The story of The Aman Venice can only be told by the Count himself and is the story of the rise and fall of a nation called Venezia. Luxury is by all means something very personal. For no one the same, for most of us a valued good and a dream created in the mind of soemthing precious, such as time, or peace. Stepping off the boat I entered a place totally magical and encapturing. The entrance hall during the day dimly lit and sparsely furnished, the welcome very warm and discreet. The staircase to the second floor is a journey in time. The first room we entered had only a piano, a candle and vase with an amrillis and then I turn to the left and the golden Ballroom opens up to the Grand Canale and I was completely speechless.
The gardens behind the palazzo are prestenly kept and lead to a gate from where you have access to the busy Venetian streets. Each room has frescos on the ceiling or elaborate wooden beams, most bigger rooms have even a fireplace and the Comte would tell you that in the 19th century there where 86 people living in the palazzo. Only 6 of them were family members the rest were employed to care for their needs.
The display of vases throughout The Aman Venice is by an exceptional artist by the name of Massimo Micheluzzi. His timeless creations seem to fit perfectly into the architecture of the Aman and are a tribute to the Murano tradition in a new powerful and enchanting way.
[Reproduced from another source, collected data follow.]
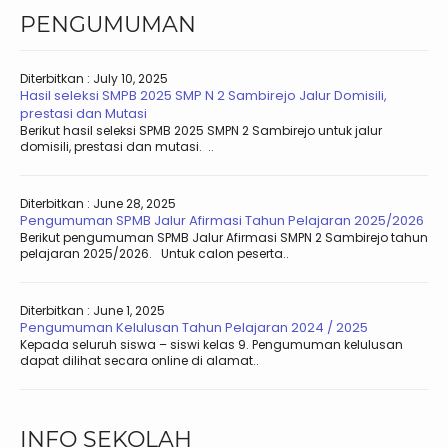
PENGUMUMAN
Diterbitkan :
July 10, 2025
Hasil seleksi SMPB 2025 SMP N 2 Sambirejo Jalur Domisili,
prestasi dan Mutasi
Berikut hasil seleksi SPMB 2025 SMPN 2 Sambirejo untuk jalur
domisili, prestasi dan mutasi. ..
Diterbitkan :
June 28, 2025
Pengumuman SPMB Jalur Afirmasi Tahun Pelajaran 2025/2026
Berikut pengumuman SPMB Jalur Afirmasi SMPN 2 Sambirejo tahun
pelajaran 2025/2026. Untuk calon peserta..
Diterbitkan :
June 1, 2025
Pengumuman Kelulusan Tahun Pelajaran 2024 / 2025
Kepada seluruh siswa – siswi kelas 9. Pengumuman kelulusan
dapat dilihat secara online di alamat..
INFO SEKOLAH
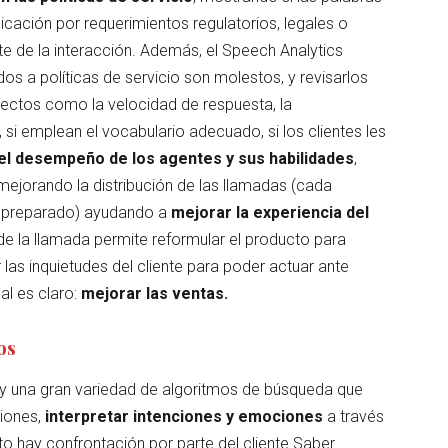
icación por requerimientos regulatorios, legales o
rte de la interacción. Además, el Speech Analytics
os a políticas de servicio son molestos, y revisarlos
pectos como la velocidad de respuesta, la
, si emplean el vocabulario adecuado, si los clientes les
el desempeño de los agentes y sus habilidades
,
mejorando la distribución de las llamadas (cada
s preparado) ayudando a
mejorar la experiencia del
 de la llamada permite reformular el producto para
las inquietudes del cliente para poder actuar ante
al es claro:
mejorar las ventas.
os
ial y una gran variedad de algoritmos de búsqueda que
ciones,
interpretar intenciones y emociones
a través
o hay confrontación por parte del cliente.Saber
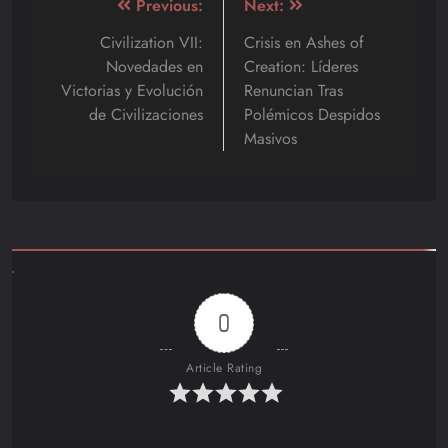
Navegación
Previous:
Next:
de
Civilization VII:
Crisis en Ashes of
Novedades en
Creation: Líderes
entradas
Victorias y Evolución
Renuncian Tras
de Civilizaciones
Polémicos Despidos
Masivos
0
Article Rating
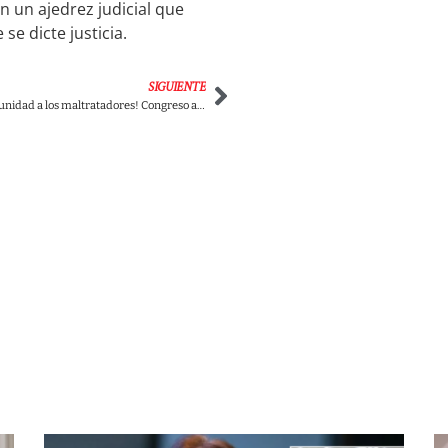
n un ajedrez judicial que
se dicte justicia.
SIGUIENTE
¡Se les acabó la impunidad a los maltratadores! Congreso aprueba por unanimidad la Ley Ángel, que endurece las sanciones contra el maltrato animal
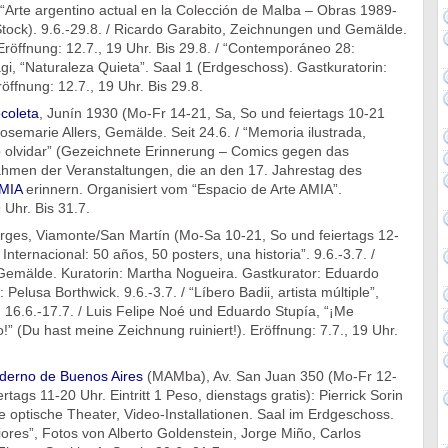
 “Arte argentino actual en la Colección de Malba – Obras 1989-
Stock). 9.6.-29.8. / Ricardo Garabito, Zeichnungen und Gemälde.
 Eröffnung: 12.7., 19 Uhr. Bis 29.8. / “Contemporáneo 28:
i, “Naturaleza Quieta”. Saal 1 (Erdgeschoss). Gastkuratorin:
röffnung: 12.7., 19 Uhr. Bis 29.8.
coleta
, Junín 1930 (Mo-Fr 14-21, Sa, So und feiertags 10-21
: Rosemarie Allers, Gemälde. Seit 24.6. / “Memoria ilustrada,
no olvidar” (Gezeichnete Erinnerung – Comics gegen das
hmen der Veranstaltungen, die an den 17. Jahrestag des
AMIA
erinnern. Organisiert vom “Espacio de Arte AMIA”.
 Uhr. Bis 31.7.
orges, Viamonte/San Martín (Mo-Sa 10-21, So und feiertags 12-
Internacional: 50 años, 50 posters, una historia”. 9.6.-3.7. /
Gemälde. Kuratorin: Martha Nogueira. Gastkurator: Eduardo
 Pelusa Borthwick. 9.6.-3.7. / “Líbero Badii, artista múltiple”,
 16.6.-17.7. / Luis Felipe Noé und Eduardo Stupía, “¡Me
o!” (Du hast meine Zeichnung ruiniert!). Eröffnung: 7.7., 19 Uhr.
derno de Buenos Aires
(MAMba), Av. San Juan 350 (Mo-Fr 12-
rtags 11-20 Uhr. Eintritt 1 Peso, dienstags gratis): Pierrick Sorin
ne optische Theater, Video-Installationen. Saal im Erdgeschoss.
eriores”, Fotos von Alberto Goldenstein, Jorge Miño, Carlos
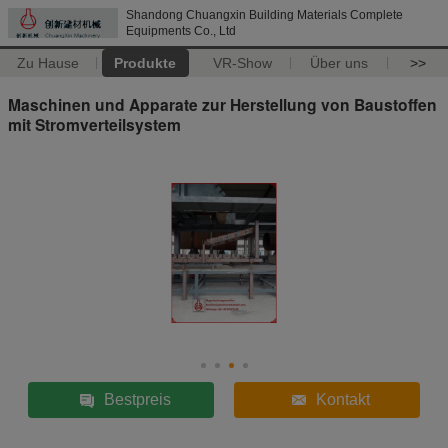
Shandong Chuangxin Building Materials Complete
Equipments Co., Ltd
Zu Hause
Produkte
VR-Show
Über uns
>>
Maschinen und Apparate zur Herstellung von Baustoffen
mit Stromverteilsystem
Bestpreis
Kontakt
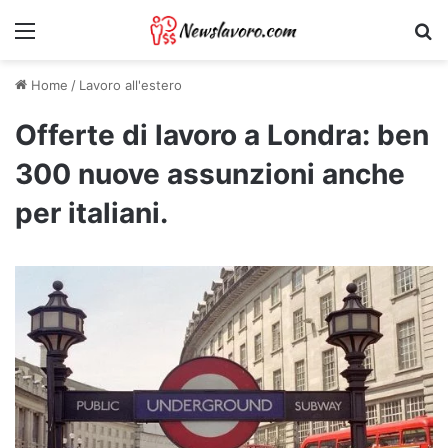
Menu
Ri
Home
/
Lavoro all'estero
Offerte di lavoro a Londra: ben
300 nuove assunzioni anche
per italiani.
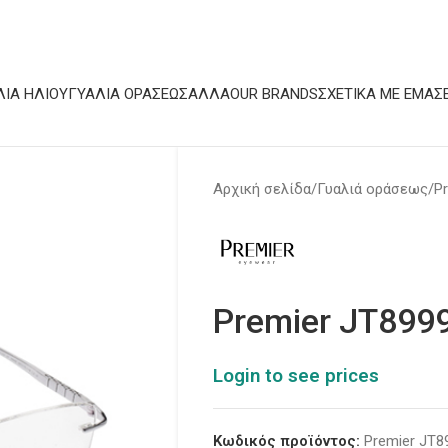
ΛΙΆ ΗΛΊΟΥ
ΓΥΑΛΙΆ ΟΡΆΣΕΩΣ
ΆΛΛΑ
OUR BRANDS
ΣΧΕΤΙΚΆ ΜΕ ΕΜΆΣ
Αρχική σελίδα
Γυαλιά οράσεως
P
Premier JT899
Login to see prices
Κωδικός προϊόντος:
Premier JT8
Did I mention that I fell in love with Terrazzo, the flooring in most of the palazzi in Venice where small colored marble stones are set to cover the floors wall to wall. The most amazing thing is that they keep up against all odds, which is quite amazing considering that those houses are built on wood and do move in the course of time, often very obvious to the senses.
Venice did again surprise me. Every time of day any season, it is amazing to be a witness of its history.